### EXERCISE AIM
This exercise calls for copying every line below that holds the word "ГОСТ".

·····

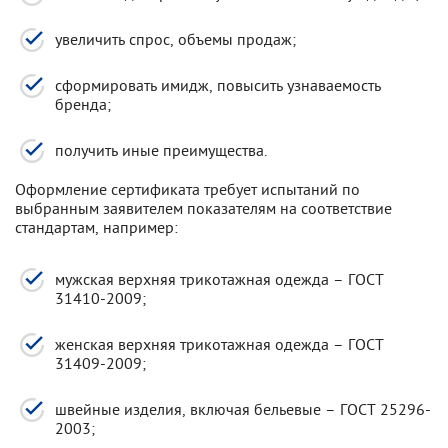
увеличить спрос, объемы продаж;
сформировать имидж, повысить узнаваемость
бренда;
получить иные преимущества.
Оформление сертификата требует испытаний по
выбранным заявителем показателям на соответствие
стандартам, например:
мужская верхняя трикотажная одежда – ГОСТ
31410-2009;
женская верхняя трикотажная одежда – ГОСТ
31409-2009;
швейные изделия, включая бельевые – ГОСТ 25296-
2003;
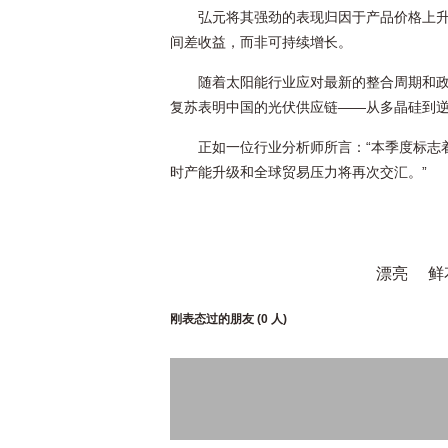
弘元将其强劲的表现归因于产品价格上
间差收益，而非可持续增长。
随着太阳能行业应对最新的整合周期和
复苏表明中国的光伏供应链——从多晶硅到
正如一位行业分析师所言：“本季度标志
时产能升级和全球贸易压力将再次交汇。”
漂亮
鲜
刚表态过的朋友 (
0 人
)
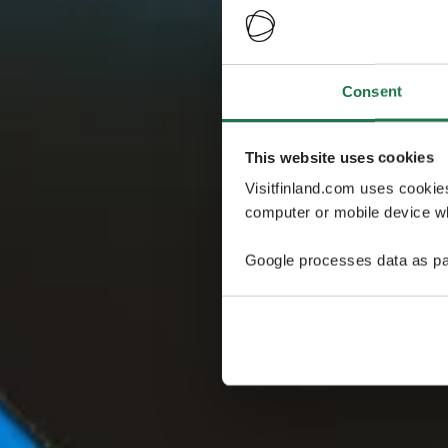
Consent
This website uses cookies
Visitfinland.com uses cookie
computer or mobile device wh
Google processes data as pa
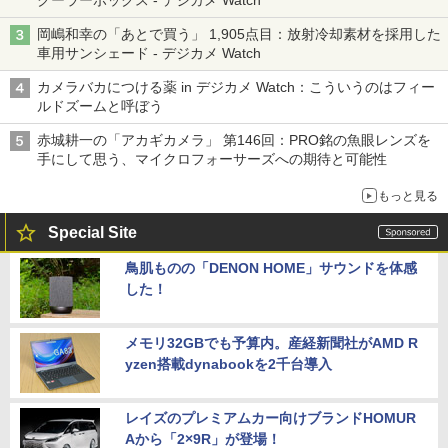
クーラーボックス - デジカメ Watch
岡嶋和幸の「あとで買う」 1,905点目：放射冷却素材を採用した
車用サンシェード - デジカメ Watch
カメラバカにつける薬 in デジカメ Watch：こういうのはフィー
ルドズームと呼ぼう
赤城耕一の「アカギカメラ」 第146回：PRO銘の魚眼レンズを
手にして思う、マイクロフォーサーズへの期待と可能性
もっと見る
Special Site
鳥肌ものの「DENON HOME」サウンドを体感
した！
メモリ32GBでも予算内。産経新聞社がAMD R
yzen搭載dynabookを2千台導入
レイズのプレミアムカー向けブランドHOMUR
Aから「2×9R」が登場！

·····

### EXPECTED OUTPUT
мужская верхняя трикотажная одежда – ГОСТ
женская верхняя трикотажная одежда – ГОСТ
швейные изделия, включая бельевые – ГОСТ 25296-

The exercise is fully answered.